The robot arm hovers over a pile of products before it makes its move, snagging a toothbrush with its suction cup. It holds the product up, waits for the red flash of a barcode scanner, then turns and drops the toothbrush in a cubby hole. Next the arm suction-cups a box of Goldfish crackers, turns, and files it, too.
At a startup called Kindred in San Francisco, technicians are teaching robots how to precisely manipulate objects like these. Why? Because somebody’s got one hell of an online shopping habit. The idea is to get robots so good at picking and placing products that they make human workers look like sloths on sedatives, thus supercharging order fulfillment centers. And how these researchers are trying to do it has big implications for robots beyond the warehouse.
If you want to teach a robot to pick up an object, you could do it the classical way and program it with line after line of code. Or like Kindred says its system works, you can use more modern approaches in artificial intelligence: reinforcement learning and imitation learning.
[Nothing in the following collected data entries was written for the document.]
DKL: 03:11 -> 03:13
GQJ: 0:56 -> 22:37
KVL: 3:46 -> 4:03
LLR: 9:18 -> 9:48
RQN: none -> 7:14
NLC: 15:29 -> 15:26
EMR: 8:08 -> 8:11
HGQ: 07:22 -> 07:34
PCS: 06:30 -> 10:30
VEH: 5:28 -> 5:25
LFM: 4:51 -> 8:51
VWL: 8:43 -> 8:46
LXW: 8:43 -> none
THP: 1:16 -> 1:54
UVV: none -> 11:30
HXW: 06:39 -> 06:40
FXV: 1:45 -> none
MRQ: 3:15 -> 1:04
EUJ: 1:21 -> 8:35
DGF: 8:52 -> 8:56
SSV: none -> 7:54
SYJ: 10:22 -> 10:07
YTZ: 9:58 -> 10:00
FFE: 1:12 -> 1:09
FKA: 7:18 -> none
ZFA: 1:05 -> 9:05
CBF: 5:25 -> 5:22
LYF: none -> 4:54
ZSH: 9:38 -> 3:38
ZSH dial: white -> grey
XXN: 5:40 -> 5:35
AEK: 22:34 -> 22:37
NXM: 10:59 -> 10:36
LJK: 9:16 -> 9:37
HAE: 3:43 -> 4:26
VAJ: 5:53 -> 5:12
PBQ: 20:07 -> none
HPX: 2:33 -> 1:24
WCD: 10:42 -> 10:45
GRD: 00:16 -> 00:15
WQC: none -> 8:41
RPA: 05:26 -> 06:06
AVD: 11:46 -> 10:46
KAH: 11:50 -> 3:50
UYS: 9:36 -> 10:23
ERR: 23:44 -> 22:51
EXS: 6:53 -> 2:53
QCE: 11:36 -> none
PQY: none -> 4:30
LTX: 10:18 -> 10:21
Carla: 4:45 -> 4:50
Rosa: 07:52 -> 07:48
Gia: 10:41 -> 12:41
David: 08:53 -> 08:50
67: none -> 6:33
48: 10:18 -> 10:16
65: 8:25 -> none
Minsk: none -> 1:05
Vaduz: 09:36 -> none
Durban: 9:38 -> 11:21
According to Kindred, its robots start with the former. With reinforcement learning, the robots practice manipulating products on their own with trial and error. When they do something right, they “score,” hence the reinforcement. “The goal is to maximize the score over time,” says George Babu, cofounder of Kindred. “When you do something correctly, then you explore actions similar to the one that gave you a correct response.”
Reinforcement learning has its limitations, though. For one, it’s slow. In a purely digital environment, a simulator could rapidly try and fail, over and over and over—but with a robot in the real world, that iteration is constrained by the laws of the physical universe.
And two, Kindred’s robots can only teach themselves so much; there are simply too many scenarios that play out in the real world. So a human operator steps in to initiate the second of Kindred’s approaches: so-called imitation learning, looking through the robot’s eyes and guiding its arms. “Some of our algorithms are imitating where the human picked the object,” says Babu, “some of our algorithms are imitating how the human is moving through space to get the objects.”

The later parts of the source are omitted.